A GOP-backed bill that would have imposed pointless and damaging new restrictions on early voting in Arizona has been defeated. In the state House, when the bill came up for a vote on Wednesday, 31 state Representatives voted against it, with only 29 voting in favor — meaning that, for now, it has been stopped in its tracks. Those 31 state Representatives who voted against the restrictive new voting guidelines included two Republicans. At present, the Arizona state House has a narrow Republican majority, with 31 Republicans and 29 Democrats.
— Dillon Rosenblatt (@DillonReedRose) May 26, 2021
The bill, as explained by the Maricopa County Democratic Party, would have required early votes to be submitted with personally identifying information including the voter’s date of birth and either their state ID/ driver’s license number, voter registration number, or the last four digits of their Social Security number. As Arizona state Rep. Reginald Bolding (D) — the Democratic leader in the Arizona state House — observed, making an error on just one digit would have put the entire vote in jeopardy, meaning that perfectly valid votes could have ended up getting excluded from final tallies on the basis of a technicality.
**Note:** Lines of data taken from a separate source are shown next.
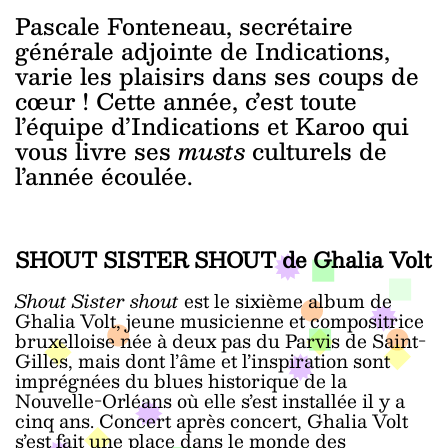
Pascale Fonteneau, secrétaire
générale adjointe de Indications,
varie les plaisirs dans ses coups de
cœur ! Cette année, c’est toute
l’équipe d’Indications et Karoo qui
vous livre ses
musts
culturels de
l’année écoulée.
SHOUT SISTER SHOUT de Ghalia Volt
Shout Sister shout
est le sixième album de
Ghalia Volt, jeune musicienne et compositrice
bruxelloise née à deux pas du Parvis de Saint-
Gilles, mais dont l’âme et l’inspiration sont
imprégnées du blues historique de la
Nouvelle-Orléans où elle s’est installée il y a
cinq ans. Concert après concert, Ghalia Volt
s’est fait une place dans le monde des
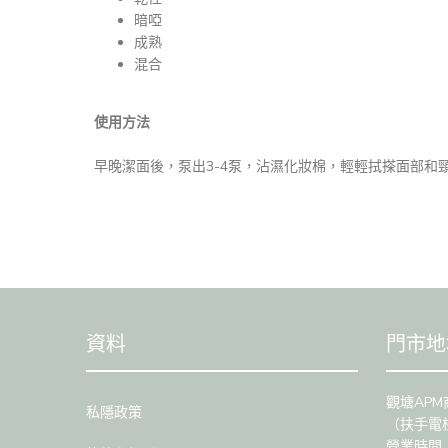
暗啞
成熟
混合
使用方法
早晚潔面後，泵出3-4泵，沾濕化妝棉，輕輕拭搽面部和
資料
門市地
觀塘APM
私隱政策
（扶手電
營業時間：1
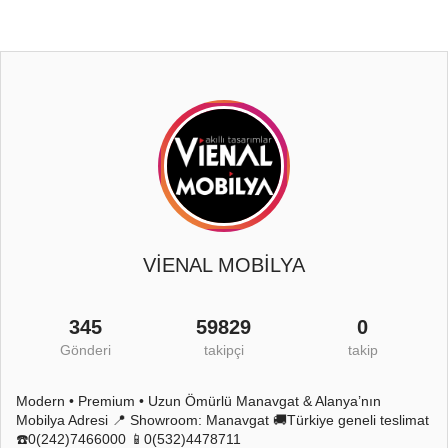
VİENAL MOBİLYA
345
59829
0
Gönderi
takipçi
takip
Modern • Premium • Uzun Ömürlü Manavgat & Alanya’nın
Mobilya Adresi 📍 Showroom: Manavgat 🚚Türkiye geneli teslimat
☎️0(242)7466000 📱0(532)4478711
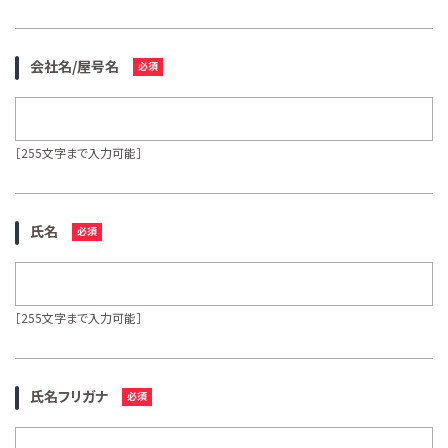
会社名/屋号名
［255文字まで入力可能］
氏名
［255文字まで入力可能］
氏名フリガナ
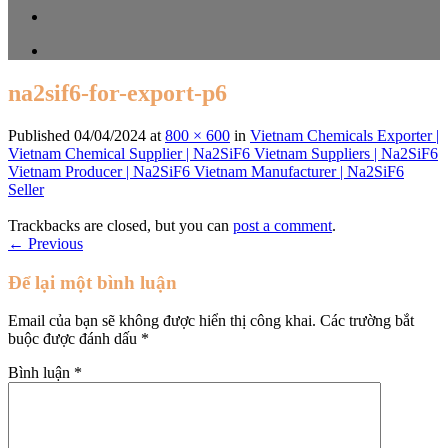
na2sif6-for-export-p6
Published
04/04/2024
at
800 × 600
in
Vietnam Chemicals Exporter |
Vietnam Chemical Supplier | Na2SiF6 Vietnam Suppliers | Na2SiF6
Vietnam Producer | Na2SiF6 Vietnam Manufacturer | Na2SiF6
Seller
Trackbacks are closed, but you can
post a comment
.
←
Previous
Để lại một bình luận
Email của bạn sẽ không được hiển thị công khai.
Các trường bắt
buộc được đánh dấu
*
Bình luận
*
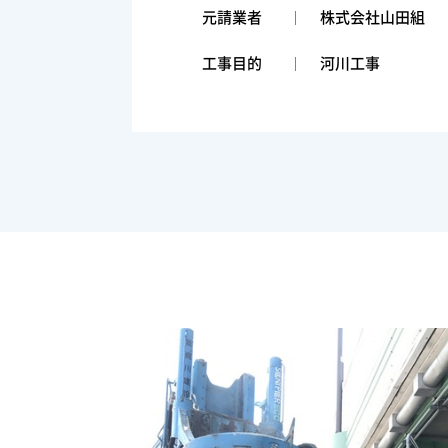
元請業者
株式会社山田組
工事目的
河川工事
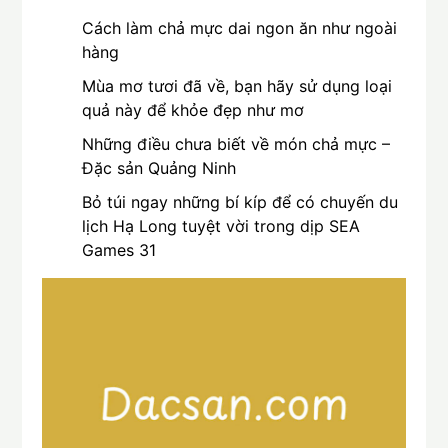
Cách làm chả mực dai ngon ăn như ngoài
hàng
Mùa mơ tươi đã về, bạn hãy sử dụng loại
quả này để khỏe đẹp như mơ
Những điều chưa biết về món chả mực –
Đặc sản Quảng Ninh
Bỏ túi ngay những bí kíp để có chuyến du
lịch Hạ Long tuyệt vời trong dịp SEA
Games 31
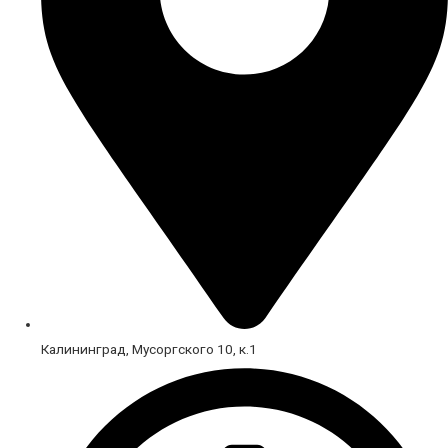
Калининград, Мусоргского 10, к.1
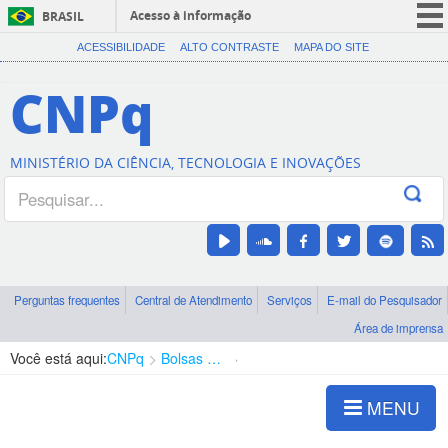
Acesso à informação
BRASIL
CORONAVÍRUS (COVID-19)
ACESSIBILIDADE
ALTO CONTRASTE
MAPA DO SITE
Participe
CNPq
Serviços
Legislação
MINISTÉRIO DA CIÊNCIA, TECNOLOGIA E INOVAÇÕES
Canais
Perguntas frequentes
Central de Atendimento
Serviços
E-mail do Pesquisador
Área de imprensa
Você está aqui:
CNPq
Bolsas e Auxílios Vigentes
Projetos de Pesquisa
MENU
If you don't include this information or you mistakenly omit or miswrite a number. Your vote WOULD NOT COUNT. The only purpose of this bill is to make it much harder for eligible voters to vote. #SB1713
— Rep Reginald Bolding (@reginaldbolding) May 26, 2021
To be clear: at no point has anyone in Arizona or elsewhere discovered any meaningful evidence of systematic election fraud or security issues like what would warrant the changes that Arizona Republicans have proposed. In reality, implementing the changes that Republicans have put forward would make voting needlessly more difficult, especially for marginalized groups who, for instance, might not have a form of identification that would now be required. Elderly, low income, or otherwise potentially disadvantaged voters could suffer under new procedural hurdles.
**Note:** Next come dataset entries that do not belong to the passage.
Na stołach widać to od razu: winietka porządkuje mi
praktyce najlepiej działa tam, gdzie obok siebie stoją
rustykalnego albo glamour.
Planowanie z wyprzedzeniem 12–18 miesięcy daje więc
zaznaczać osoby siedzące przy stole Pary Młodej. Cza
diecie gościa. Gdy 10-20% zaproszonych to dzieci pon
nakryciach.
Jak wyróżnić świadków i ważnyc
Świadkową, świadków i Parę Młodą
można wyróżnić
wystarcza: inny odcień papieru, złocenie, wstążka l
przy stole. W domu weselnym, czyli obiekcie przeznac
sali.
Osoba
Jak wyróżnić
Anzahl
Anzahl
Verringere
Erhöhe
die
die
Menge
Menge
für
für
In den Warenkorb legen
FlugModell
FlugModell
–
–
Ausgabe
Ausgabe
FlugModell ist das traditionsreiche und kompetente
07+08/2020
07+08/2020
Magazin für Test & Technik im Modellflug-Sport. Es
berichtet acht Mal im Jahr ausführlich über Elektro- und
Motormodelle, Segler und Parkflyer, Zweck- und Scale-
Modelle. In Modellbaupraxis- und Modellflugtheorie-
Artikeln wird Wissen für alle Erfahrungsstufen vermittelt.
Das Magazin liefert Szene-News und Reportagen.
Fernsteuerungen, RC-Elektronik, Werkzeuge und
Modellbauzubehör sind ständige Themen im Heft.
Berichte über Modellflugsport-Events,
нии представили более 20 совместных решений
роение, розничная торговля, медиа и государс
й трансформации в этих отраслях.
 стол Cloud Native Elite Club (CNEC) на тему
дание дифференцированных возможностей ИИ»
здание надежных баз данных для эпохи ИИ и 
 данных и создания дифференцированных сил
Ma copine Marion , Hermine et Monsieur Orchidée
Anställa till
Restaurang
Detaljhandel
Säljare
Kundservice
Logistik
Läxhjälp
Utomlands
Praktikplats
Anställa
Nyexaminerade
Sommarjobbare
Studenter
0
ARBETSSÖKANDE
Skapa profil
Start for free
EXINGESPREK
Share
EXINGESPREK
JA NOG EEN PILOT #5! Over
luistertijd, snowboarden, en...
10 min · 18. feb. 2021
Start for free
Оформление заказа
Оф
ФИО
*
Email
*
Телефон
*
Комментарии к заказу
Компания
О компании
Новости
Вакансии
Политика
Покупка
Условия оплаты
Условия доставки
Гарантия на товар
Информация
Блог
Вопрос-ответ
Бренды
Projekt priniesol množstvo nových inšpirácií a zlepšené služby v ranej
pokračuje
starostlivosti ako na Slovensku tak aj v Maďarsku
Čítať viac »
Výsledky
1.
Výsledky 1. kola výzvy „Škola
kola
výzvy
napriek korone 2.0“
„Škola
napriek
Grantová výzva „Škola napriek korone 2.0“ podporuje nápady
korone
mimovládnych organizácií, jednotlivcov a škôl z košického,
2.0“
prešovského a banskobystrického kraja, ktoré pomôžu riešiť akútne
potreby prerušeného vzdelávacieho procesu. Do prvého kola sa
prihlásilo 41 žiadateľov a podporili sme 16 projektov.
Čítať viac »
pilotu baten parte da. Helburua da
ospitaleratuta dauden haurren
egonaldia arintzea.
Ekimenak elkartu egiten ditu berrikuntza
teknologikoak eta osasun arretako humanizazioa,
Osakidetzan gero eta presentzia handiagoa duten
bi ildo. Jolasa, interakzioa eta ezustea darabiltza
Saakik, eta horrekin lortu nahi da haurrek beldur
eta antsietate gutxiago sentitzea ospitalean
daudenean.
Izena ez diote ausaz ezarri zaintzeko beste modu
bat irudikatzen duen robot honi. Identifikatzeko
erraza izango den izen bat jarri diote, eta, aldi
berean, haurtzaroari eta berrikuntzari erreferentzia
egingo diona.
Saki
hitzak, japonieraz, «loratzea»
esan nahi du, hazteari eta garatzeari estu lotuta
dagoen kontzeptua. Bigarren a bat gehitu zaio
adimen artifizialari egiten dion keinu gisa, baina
In Arizona, there’s still another issue unfolding. In Maricopa County, Republicans from the state Senate have been leading an audit of the presidential election results from last year. During this effort, audit workers have (among other things) examined ballots under UV light to check for watermarks that conspiracy theorists have claimed were secretly placed on legitimate ballots by the Trump team to distinguish them from (imaginary) fraudulent ballots. In reality, federal authorities generally have no role in the production of ballots. Audit workers have also searched for bamboo fibers on the basis of the theory that fraudulent ballots may have been shipped in from Asia. Where do they come up with this stuff?